* **What needs to be done**
Copy each line of the data below exactly, leaving out pictures.

* **Records supplied**
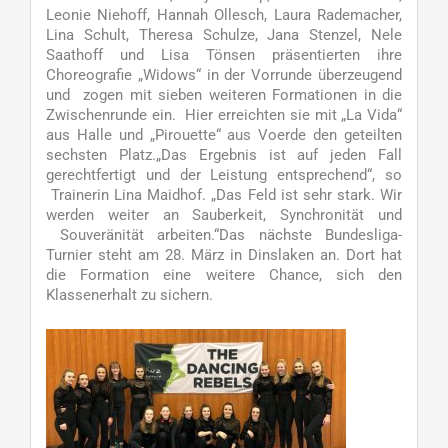
Leonie Niehoff, Hannah Ollesch, Laura Rademacher,
Lina Schult, Theresa Schulze, Jana Stenzel, Nele
Saathoff und Lisa Tönsen präsentierten ihre
Choreografie „Widows“ in der Vorrunde überzeugend
und zogen mit sieben weiteren Formationen in die
Zwischenrunde ein. Hier erreichten sie mit „La Vida“
aus Halle und „Pirouette“ aus Voerde den geteilten
sechsten Platz.„Das Ergebnis ist auf jeden Fall
gerechtfertigt und der Leistung entsprechend“, so
Trainerin Lina Maidhof. „Das Feld ist sehr stark. Wir
werden weiter an Sauberkeit, Synchronität und
Souveränität arbeiten.“Das nächste Bundesliga-
Turnier steht am 28. März in Dinslaken an. Dort hat
die Formation eine weitere Chance, sich den
Klassenerhalt zu sichern.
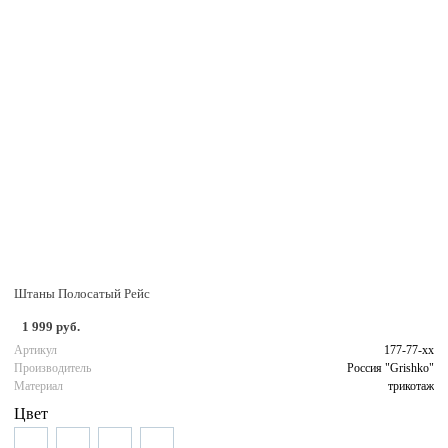
Штаны Полосатый Рейс
1 999 руб.
Артикул
177-77-хх
Производитель
Россия "Grishko"
Материал
трикотаж
Цвет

* **Response to this exercise**
Leonie Niehoff, Hannah Ollesch, Laura Rademacher,
Lina Schult, Theresa Schulze, Jana Stenzel, Nele
Saathoff und Lisa Tönsen präsentierten ihre
Choreografie „Widows“ in der Vorrunde überzeugend
und zogen mit sieben weiteren Formationen in die
Zwischenrunde ein. Hier erreichten sie mit „La Vida“
aus Halle und „Pirouette“ aus Voerde den geteilten
sechsten Platz.„Das Ergebnis ist auf jeden Fall
gerechtfertigt und der Leistung entsprechend“, so
Trainerin Lina Maidhof. „Das Feld ist sehr stark. Wir
werden weiter an Sauberkeit, Synchronität und
Souveränität arbeiten.“Das nächste Bundesliga-
Turnier steht am 28. März in Dinslaken an. Dort hat
die Formation eine weitere Chance, sich den
Klassenerhalt zu sichern.
Штаны Полосатый Рейс
1 999 руб.
Артикул
177-77-хх
Производитель
Россия "Grishko"
Материал
трикотаж
Цвет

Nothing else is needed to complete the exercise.